● **Stored dataset items**
####################

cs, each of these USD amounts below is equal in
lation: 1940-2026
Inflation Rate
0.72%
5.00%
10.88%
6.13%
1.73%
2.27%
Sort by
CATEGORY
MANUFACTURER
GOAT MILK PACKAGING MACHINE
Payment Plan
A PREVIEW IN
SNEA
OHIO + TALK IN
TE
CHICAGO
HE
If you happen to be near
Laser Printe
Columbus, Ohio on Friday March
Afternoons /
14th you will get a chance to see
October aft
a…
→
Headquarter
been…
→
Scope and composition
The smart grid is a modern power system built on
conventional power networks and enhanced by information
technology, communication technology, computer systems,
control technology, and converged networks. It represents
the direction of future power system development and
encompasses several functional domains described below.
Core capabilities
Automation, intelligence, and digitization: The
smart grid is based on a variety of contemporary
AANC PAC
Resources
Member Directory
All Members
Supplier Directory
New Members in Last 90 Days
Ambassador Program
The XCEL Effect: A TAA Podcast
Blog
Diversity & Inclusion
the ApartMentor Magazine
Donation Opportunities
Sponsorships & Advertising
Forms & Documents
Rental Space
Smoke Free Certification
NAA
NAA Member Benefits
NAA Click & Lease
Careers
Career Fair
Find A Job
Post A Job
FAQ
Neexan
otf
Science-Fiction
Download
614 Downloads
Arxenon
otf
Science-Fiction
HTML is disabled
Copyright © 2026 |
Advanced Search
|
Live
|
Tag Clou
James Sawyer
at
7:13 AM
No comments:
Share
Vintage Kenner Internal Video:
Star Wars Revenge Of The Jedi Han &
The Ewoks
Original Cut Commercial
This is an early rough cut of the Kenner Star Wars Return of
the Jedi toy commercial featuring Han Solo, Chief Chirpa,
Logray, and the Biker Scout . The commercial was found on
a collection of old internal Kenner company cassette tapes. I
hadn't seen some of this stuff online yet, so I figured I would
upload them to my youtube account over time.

####################

● **PROMPT**
Above are the records; copy every line in them that holds the word "Members".

● **REPLY TO THE EXERCISE**
All Members
New Members in Last 90 Days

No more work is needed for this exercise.